#### [Exercise instructions]
Tally up the lines below that contain the word "este" and give the total alone.
- - - - - - -
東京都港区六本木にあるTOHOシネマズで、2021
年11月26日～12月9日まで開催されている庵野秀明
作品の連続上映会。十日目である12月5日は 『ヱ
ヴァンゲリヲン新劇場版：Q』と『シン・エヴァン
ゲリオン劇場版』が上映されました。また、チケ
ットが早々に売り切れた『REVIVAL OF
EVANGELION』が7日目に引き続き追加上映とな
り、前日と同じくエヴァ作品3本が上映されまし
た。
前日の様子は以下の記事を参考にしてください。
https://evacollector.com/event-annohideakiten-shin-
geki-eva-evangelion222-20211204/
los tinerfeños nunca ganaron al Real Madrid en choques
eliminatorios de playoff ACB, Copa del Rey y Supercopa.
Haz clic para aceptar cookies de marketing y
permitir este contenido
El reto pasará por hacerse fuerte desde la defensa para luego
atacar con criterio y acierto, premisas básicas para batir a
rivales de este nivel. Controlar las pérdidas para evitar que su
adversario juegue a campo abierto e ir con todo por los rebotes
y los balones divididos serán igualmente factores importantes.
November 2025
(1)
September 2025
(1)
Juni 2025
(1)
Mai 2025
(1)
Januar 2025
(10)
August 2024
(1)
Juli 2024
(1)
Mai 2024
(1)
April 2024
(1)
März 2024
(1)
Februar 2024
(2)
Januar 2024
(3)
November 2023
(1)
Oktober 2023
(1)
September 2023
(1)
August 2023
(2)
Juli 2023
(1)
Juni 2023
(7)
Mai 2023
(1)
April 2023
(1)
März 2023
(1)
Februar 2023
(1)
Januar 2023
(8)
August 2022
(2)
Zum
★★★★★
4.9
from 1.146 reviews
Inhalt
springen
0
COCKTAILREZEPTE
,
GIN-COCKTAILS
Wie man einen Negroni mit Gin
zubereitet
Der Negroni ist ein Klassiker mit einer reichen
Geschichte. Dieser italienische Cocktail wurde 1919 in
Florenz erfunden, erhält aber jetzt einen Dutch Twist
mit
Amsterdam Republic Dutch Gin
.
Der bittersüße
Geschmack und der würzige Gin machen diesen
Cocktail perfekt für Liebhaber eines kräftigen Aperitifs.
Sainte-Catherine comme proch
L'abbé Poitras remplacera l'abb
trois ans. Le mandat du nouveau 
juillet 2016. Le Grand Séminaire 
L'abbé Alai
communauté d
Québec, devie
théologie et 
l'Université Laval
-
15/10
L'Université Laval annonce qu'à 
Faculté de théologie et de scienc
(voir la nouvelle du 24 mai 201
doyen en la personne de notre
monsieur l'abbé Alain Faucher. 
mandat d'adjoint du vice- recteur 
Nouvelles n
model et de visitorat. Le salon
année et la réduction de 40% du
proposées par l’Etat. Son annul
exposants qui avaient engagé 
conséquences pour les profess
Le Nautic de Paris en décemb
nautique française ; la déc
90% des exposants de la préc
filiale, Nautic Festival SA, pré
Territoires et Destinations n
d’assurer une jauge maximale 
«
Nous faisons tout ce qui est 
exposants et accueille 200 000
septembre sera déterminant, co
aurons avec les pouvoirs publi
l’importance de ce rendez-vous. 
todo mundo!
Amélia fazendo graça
- - - - - - -
#### [Exercise result]
2